● **EXTRACTED INFORMATION**:
◇ ◇ ◇

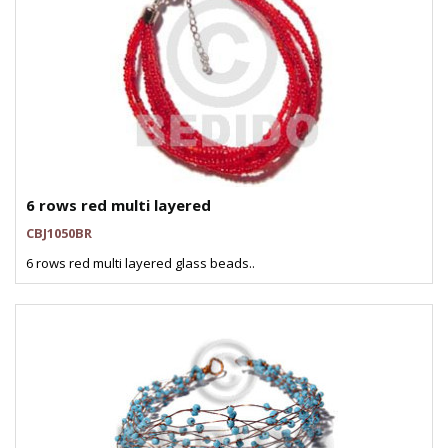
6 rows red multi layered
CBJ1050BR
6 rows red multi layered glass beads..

◇ ◇ ◇

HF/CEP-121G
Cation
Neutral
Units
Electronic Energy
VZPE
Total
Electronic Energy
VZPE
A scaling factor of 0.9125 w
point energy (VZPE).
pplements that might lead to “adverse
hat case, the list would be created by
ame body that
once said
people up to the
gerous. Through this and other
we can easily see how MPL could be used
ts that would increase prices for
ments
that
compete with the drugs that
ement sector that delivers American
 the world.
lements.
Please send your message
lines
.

◇ ◇ ◇

● **PROBLEM REQUIREMENTS**:
Find the lines above that contain the word "multi" and collect them.

● **YOUR RESPONSE**:
6 rows red multi layered
6 rows red multi layered glass beads..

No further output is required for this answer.